Diffusion-Based Forecasting for Uncertainty-Aware Model Predictive Control
Stelios Zarifis, Ioannis Kordonis, Petros Maragos
TL;DR
This work tackles uncertainty in partially observable systems by integrating diffusion-based probabilistic forecasts with Model Predictive Control (MPC). It introduces Diffusion-Informed MPC (D-I MPC), leveraging TimeGrad/DDPM forecasts to guide both deterministic and stochastic MPC in a partially observed setting, demonstrated on Battery Energy Storage System (BESS) energy arbitrage in the NYISO market. The results show that diffusion-informed planning substantially outperforms classical forecasters and model-free RL baselines, with near-oracle performance in stochastic MPC and robust improvements across metrics.
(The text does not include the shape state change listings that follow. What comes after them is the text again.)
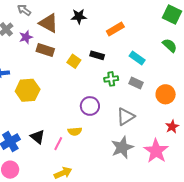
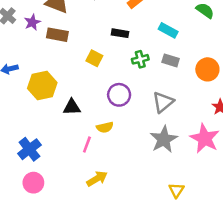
yellow square: (74, 61) -> (94, 58), moved
black triangle: (38, 137) -> (72, 107), moved, turned -35

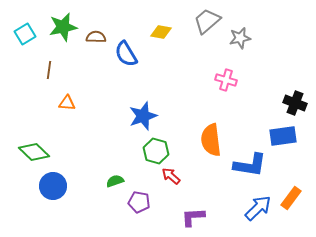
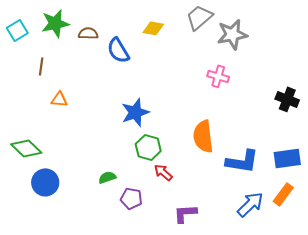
gray star: (240, 38) -> (232, 34), size x1.4
blue rectangle: (283, 136) -> (287, 158), moved

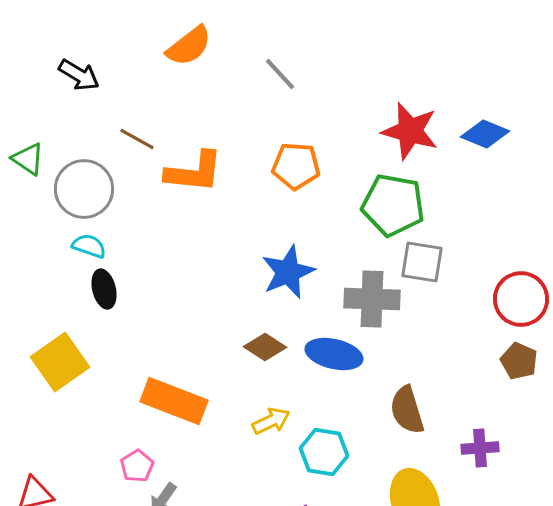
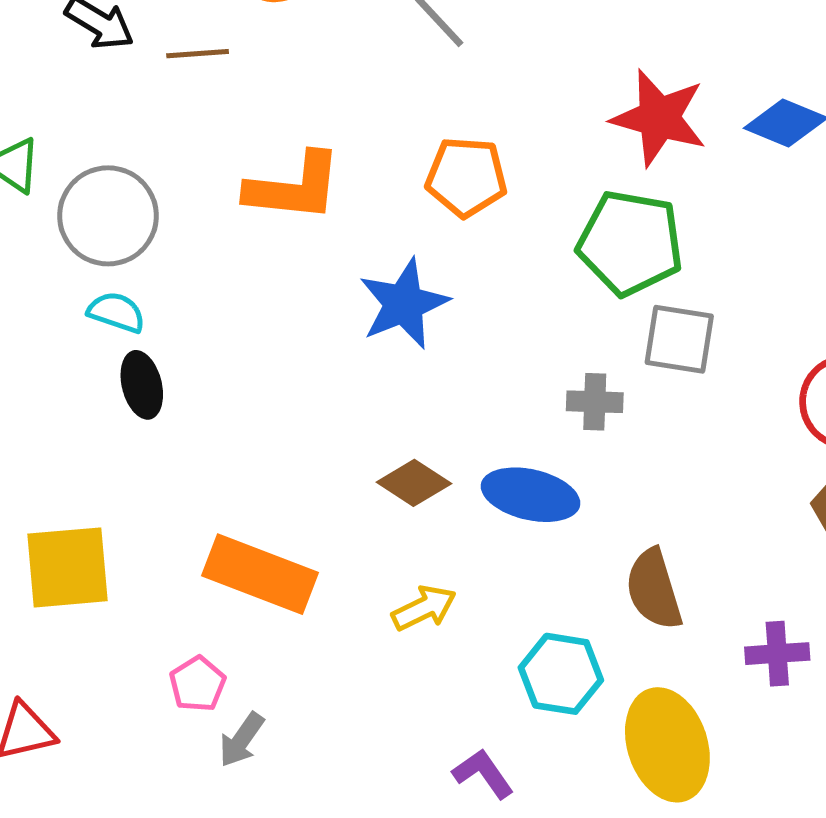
brown line: (137, 139) -> (198, 54), moved, turned -33
blue star: (288, 272) -> (404, 304), moved
gray cross: (372, 299) -> (595, 402), size x0.6
yellow square: (60, 362) -> (67, 567), moved, turned 30
cyan hexagon: (324, 452) -> (561, 674), moved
The findings highlight diffusion models as a powerful forecasting backbone for uncertainty-aware control and point to promising extensions such as scenario-tree MPC and hybrid model-based/model-free strategies.
Abstract
We propose Diffusion-Informed Model Predictive Control (D-I MPC), a generic framework for uncertainty-aware prediction and decision-making in partially observable stochastic systems by integrating diffusion-based time series forecasting models in Model Predictive Control algorithms. In our approach, a diffusion-based time series forecasting model is used to probabilistically estimate the evolution of the system's stochastic components. These forecasts are then incorporated into MPC algorithms to estimate future trajectories and optimize action selection under the uncertainty of the future. We evaluate the framework on the task of energy arbitrage, where a Battery Energy Storage System participates in the day-ahead electricity market of the New York state. Experimental results indicate that our model-based approach with a diffusion-based forecaster significantly outperforms both implementations with classical forecasting methods and model-free reinforcement learning baselines.